Task requirements
Two lines below mark the span: the one containing "как-то посмотреть фильмы из программы?" and the one containing "с целым рядом". Set down both, plus every line between, exactly as they stand, and nothing else.

(Input material begins)

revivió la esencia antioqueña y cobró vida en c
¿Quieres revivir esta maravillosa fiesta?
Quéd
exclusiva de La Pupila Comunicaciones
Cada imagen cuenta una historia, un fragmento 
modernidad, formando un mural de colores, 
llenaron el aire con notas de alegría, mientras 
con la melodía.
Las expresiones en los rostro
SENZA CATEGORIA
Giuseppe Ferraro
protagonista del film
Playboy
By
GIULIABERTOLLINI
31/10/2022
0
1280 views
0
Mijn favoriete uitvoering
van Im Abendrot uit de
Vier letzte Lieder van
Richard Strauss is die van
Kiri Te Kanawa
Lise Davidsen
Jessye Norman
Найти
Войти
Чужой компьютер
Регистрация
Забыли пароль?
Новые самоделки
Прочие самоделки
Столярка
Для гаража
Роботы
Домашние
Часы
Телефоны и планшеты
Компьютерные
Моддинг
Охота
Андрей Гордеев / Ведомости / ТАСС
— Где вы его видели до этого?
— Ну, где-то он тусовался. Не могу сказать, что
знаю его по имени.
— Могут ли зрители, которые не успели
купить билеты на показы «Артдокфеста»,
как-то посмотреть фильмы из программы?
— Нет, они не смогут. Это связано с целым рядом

(Input material ends)
(Input material begins)

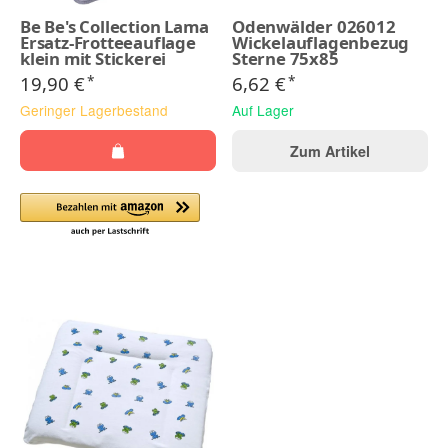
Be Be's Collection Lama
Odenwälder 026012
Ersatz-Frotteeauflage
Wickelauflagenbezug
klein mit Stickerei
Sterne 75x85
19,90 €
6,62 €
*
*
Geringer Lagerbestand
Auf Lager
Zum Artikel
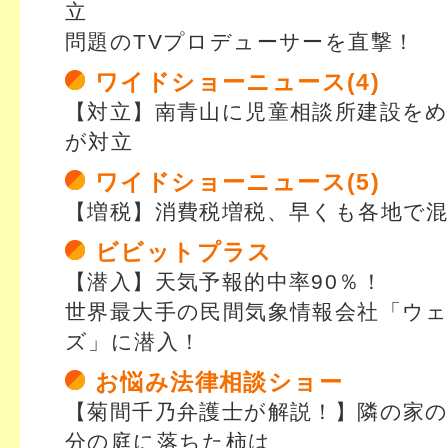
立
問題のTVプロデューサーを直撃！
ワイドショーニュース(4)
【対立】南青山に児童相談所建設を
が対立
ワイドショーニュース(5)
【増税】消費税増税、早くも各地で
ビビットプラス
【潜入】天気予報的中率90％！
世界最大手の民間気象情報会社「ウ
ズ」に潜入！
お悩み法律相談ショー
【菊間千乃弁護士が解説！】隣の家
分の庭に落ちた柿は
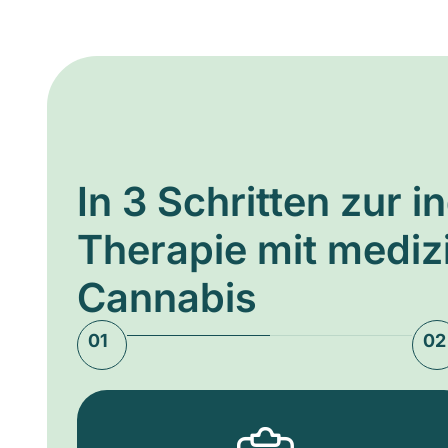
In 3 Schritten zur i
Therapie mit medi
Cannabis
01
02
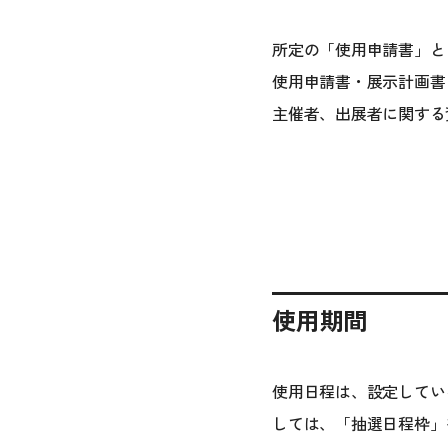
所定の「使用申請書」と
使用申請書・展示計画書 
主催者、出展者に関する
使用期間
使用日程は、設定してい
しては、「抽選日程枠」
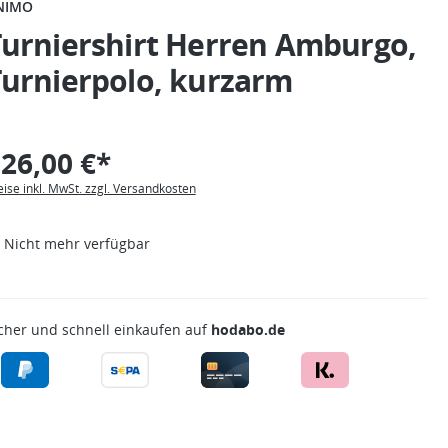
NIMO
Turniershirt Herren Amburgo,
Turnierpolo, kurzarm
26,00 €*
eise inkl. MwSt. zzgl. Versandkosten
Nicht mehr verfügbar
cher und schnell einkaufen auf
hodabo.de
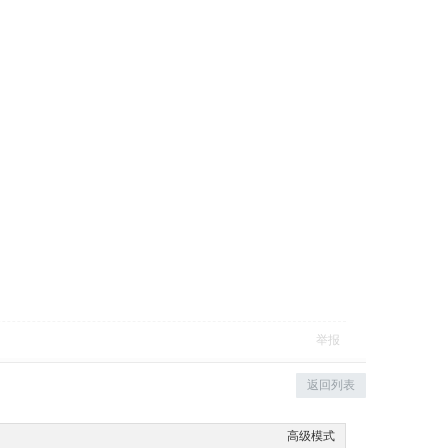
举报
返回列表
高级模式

(Input material ends)

Answer section
как-то посмотреть фильмы из программы?
— Нет, они не смогут. Это связано с целым рядом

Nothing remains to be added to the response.